More Than Shiraz
Tatler Malaysia|November 2021
Australia may not be the first place you think of when it comes to cabernet sauvignon, but to ignore its offerings is to miss out
Sarah Heller

The wine world has a funny relationship with the idea of signature wines. On the one hand, regions or even countries seem to benefit heavily when able to carve out a clear niche (think Napa cabernet or New Zealand sauvignon blanc); but what at first seems like a blessing can sour on the vine when producers find themselves unable to escape that narrowly defined box.

This is particularly pertinent when it applies to entire countries. Too often, a diverse portfolio of specific and sensitively made wines gets brutally overshadowed by the “signature” behemoth. Australia, for example, can struggle to raise awareness internationally of even its most deeply historical wine styles because its name is inextricably linked with shiraz.

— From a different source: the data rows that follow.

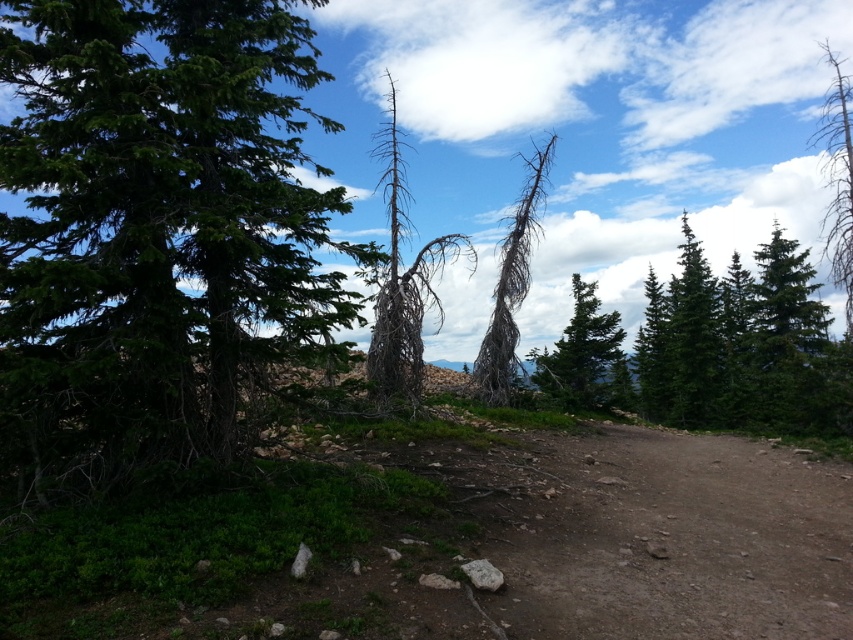 Question: Which point is farther from the camera taking this photo?

Choices:
 (A) (529, 195)
 (B) (260, 104)

Answer: (A)

Question: Does green matte tree at upper right have a larger size compared to green textured tree at upper center?

Choices:
 (A) yes
 (B) no

Answer: (A)

Question: Is gray-brown deadwood at center further to camera compared to green textured tree at upper center?

Choices:
 (A) yes
 (B) no

Answer: (B)

Question: Based on their relative distances, which object is farther from the green matte tree at left?

Choices:
 (A) green matte tree at upper right
 (B) bare wood tree at upper right
 (C) gray-brown deadwood at center
 (D) gray bark tree at center

Answer: (B)

Question: Which point is farther to the camera?

Choices:
 (A) (837, 115)
 (B) (572, 282)
 (C) (514, 212)
 (D) (395, 212)

Answer: (C)

Question: Is gray bark tree at center below green textured tree at upper center?

Choices:
 (A) yes
 (B) no

Answer: (B)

A subset of Australian wines that seems to have got lost in the vast gulf between its “modern wave” of big, boisterous shirazes and its hip “new wave” of skinny chardonnays, pinots and funky natural wines is classic Aussie cabernet sauvignon, incarnations of which have been quietly chugging along, developing an ever more nuanced and sophisticated profile.

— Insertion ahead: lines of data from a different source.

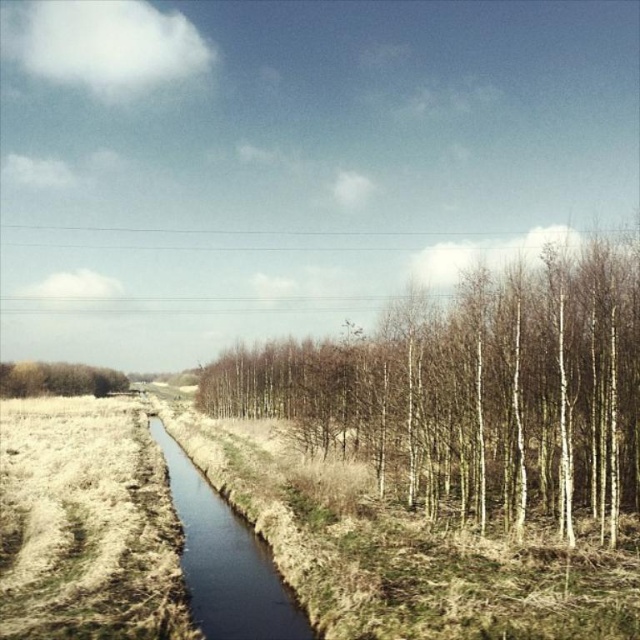 Question: Which point is farther from the camera taking this photo?

Choices:
 (A) (595, 406)
 (B) (193, 509)

Answer: (B)

Question: Is brown grassy stream at center positioned behind brown textured tree at left?

Choices:
 (A) no
 (B) yes

Answer: (A)

Question: Can you confirm if brown grassy stream at center is smaller than brown textured tree at left?

Choices:
 (A) yes
 (B) no

Answer: (A)

Question: Is brown grassy stream at center below brown textured tree at left?

Choices:
 (A) no
 (B) yes

Answer: (B)

Question: Which point appears closest to the camera in this image?

Choices:
 (A) (176, 481)
 (B) (29, 380)

Answer: (A)

Question: Estimate the real-world distances between objects in this image. Which object is closer to the brown textured tree at left?

Choices:
 (A) brown grassy stream at center
 (B) bare wood trees at center

Answer: (B) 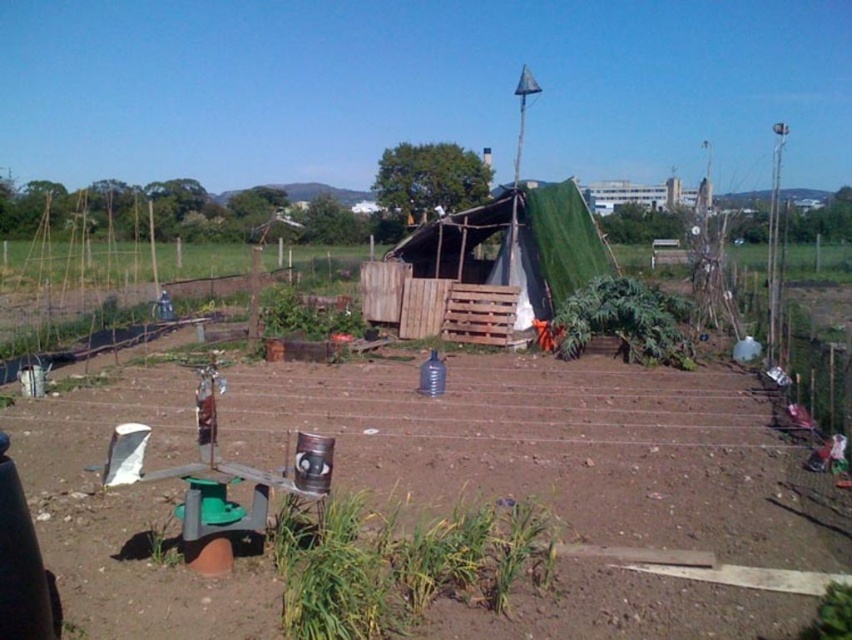 You are a gardener who wants to plant some flowers in the brown soil at center. You need to move the green tarpaulin tent at center to access the soil. Is the soil to the left or right of the tent?

The brown soil at center is positioned on the left side of green tarpaulin tent at center, so the soil is to the left of the tent.

In the scene shown: You are a gardener who wants to water the brown soil at center. The green tarpaulin tent at center is blocking the sunlight. Should you remove the tent to let sunlight reach the soil?

The brown soil at center is positioned under green tarpaulin tent at center, so removing the tent would allow sunlight to reach the soil.

From the picture: You are a gardener who wants to plant a sunflower seed that requires 1 meter of vertical space to grow. Looking at the brown soil at center and the green tarpaulin tent at center, which object is shorter and can the sunflower grow there without hitting the tent?

The brown soil at center is shorter than the green tarpaulin tent at center. Since the sunflower needs 1 meter of vertical space and the soil is shorter than the tent, the sunflower can grow there as long as the tent is taller than 1 meter. However, without knowing the exact height of the tent, we cannot confirm if there is enough space. Please measure the tent height before planting. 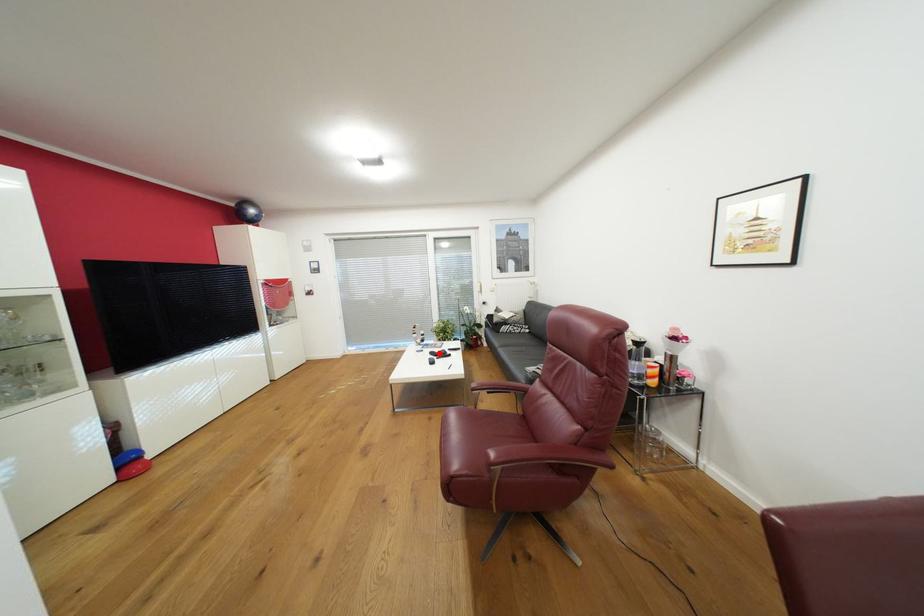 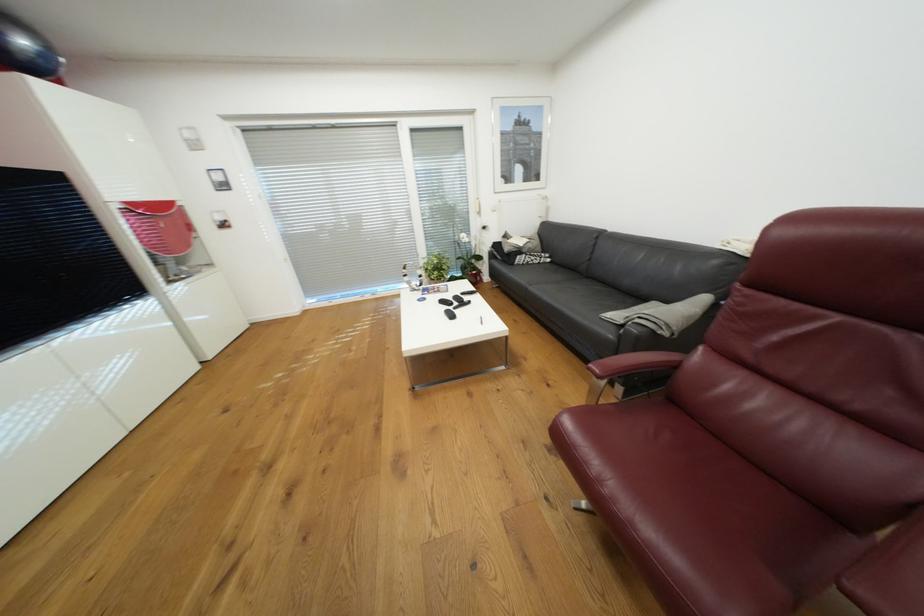 Locate, in the second image, the point that corresponds to the highlighted location in the first image.

(448, 302) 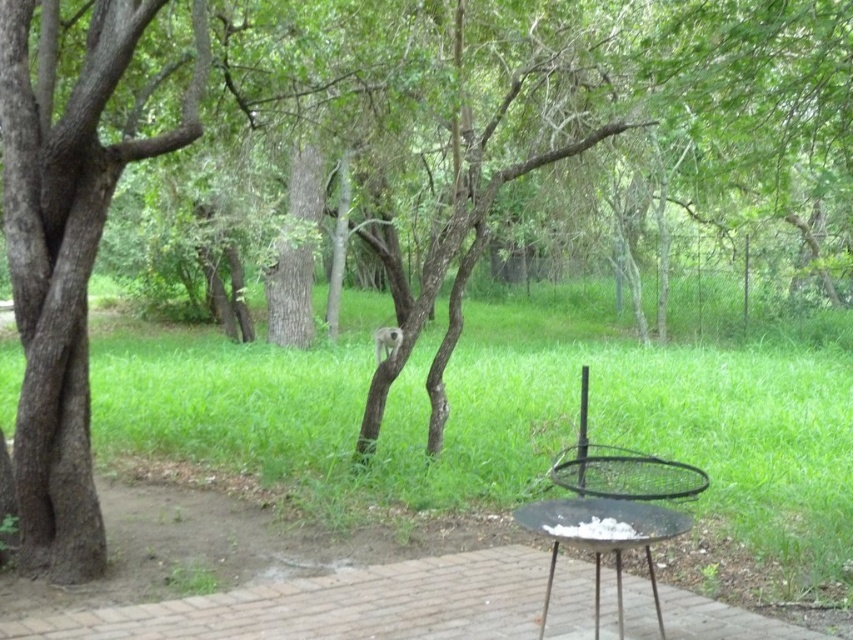 Based on the photo, you are standing on the paved area and want to place a picnic blanket near the smooth brown tree trunk at left. Based on the coordinates provided in the description, can you determine the direction you should walk from the grill to reach the tree trunk?

The smooth brown tree trunk at left is located at point coordinates, so you should walk towards the left side from the grill to reach it.

You are planning to set up a picnic blanket in the green grass at center. Considering the size of the black metal grill at lower right, will there be enough space for a standard picnic blanket that measures 1.5 meters by 2 meters?

The green grass at center is bigger than the black metal grill at lower right. Since the grass area is larger, there should be sufficient space to accommodate a standard picnic blanket measuring 1.5 meters by 2 meters.

You are standing in the backyard and want to move from the smooth brown tree trunk at left to the black metal grill at lower right. Which direction should you move to reach the grill?

The smooth brown tree trunk at left is positioned on the left side of the black metal grill at lower right, so you should move to the right to reach the grill.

So when an opportunity arose to taste a selection of top Aussie cabs against international benchmarks, I happily put my hand up. It did not hurt that Wine Australia had pulled together a truly plum list (the international benchmarks alone included such treats as Pichon Baron 2015 and BV Georges de Latour 2015, while the Aussie list included two listed as Exceptional in Langton’s Classification, the ranking of best-performing Australian wines) for a webinar led by Oz Clarke, Mary Gorman-McAdams MW and John Szabo MS.

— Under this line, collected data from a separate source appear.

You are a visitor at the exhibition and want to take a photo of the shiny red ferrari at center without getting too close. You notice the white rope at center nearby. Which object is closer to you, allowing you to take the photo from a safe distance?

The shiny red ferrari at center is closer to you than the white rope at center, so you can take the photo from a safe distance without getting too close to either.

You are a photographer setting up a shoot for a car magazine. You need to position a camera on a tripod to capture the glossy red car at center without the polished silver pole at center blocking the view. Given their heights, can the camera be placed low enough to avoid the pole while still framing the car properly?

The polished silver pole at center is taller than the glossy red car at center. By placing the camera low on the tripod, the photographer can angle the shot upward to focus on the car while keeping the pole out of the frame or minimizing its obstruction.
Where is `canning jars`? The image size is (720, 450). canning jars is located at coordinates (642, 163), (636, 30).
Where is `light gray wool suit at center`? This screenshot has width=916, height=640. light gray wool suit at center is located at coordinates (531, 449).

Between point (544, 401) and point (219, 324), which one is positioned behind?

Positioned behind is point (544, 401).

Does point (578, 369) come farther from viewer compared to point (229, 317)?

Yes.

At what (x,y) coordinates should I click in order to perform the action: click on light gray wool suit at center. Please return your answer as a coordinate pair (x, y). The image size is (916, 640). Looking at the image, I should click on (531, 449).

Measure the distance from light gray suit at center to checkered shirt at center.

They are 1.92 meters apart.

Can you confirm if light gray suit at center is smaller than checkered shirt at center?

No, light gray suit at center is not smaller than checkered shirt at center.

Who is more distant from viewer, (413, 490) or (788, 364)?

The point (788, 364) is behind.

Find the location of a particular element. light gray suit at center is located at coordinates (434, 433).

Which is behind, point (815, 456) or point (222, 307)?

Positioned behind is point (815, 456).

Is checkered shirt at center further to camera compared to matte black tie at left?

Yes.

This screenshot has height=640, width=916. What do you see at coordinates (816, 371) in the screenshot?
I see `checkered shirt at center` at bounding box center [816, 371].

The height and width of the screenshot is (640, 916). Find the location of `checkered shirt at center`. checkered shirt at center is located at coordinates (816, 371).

There are three areas of Australia that are associated with cabernet sauvignon to varying degrees: Coonawarra in South Australia, the Yarra Valley in Victoria and Margaret River in Western Australia. The grape is also grown in other regions, including Barossa and Langhorne Creek in South Australia, but these have less of a clearly defined regional style.

A quick refresher on the variety: it is one we think of as “structure-driven” in that it has comparatively high levels of acidity and small berries with thick, dark skins that give high levels of tannin (plus a deep ruby-purple colour). It usually has only middling levels of body and alcohol (say 14 per cent on average) unless very ripe, which it ideally should not be. As a result, it is commonly blended with merlot, which has complementary traits to cab, as well as a smattering of other varieties like cabernet franc and petit verdot. As a late ripener, cabernet is happiest in an environment with a long, sunny growing season but it wants cooling maritime influences to save it from excess weight. Some connoisseurs also feel it should retain a hint of leafiness; others abhor those notes.

A unique characteristic of Australian cabernet sauvignon is that, due to its long history in the country (the oldest cabernet vines in the world are believed to be found in Penfold’s Kalimna Block 42, planted in 1888), several regions have had decades to develop distinct styles that draw the best out of their natural environments.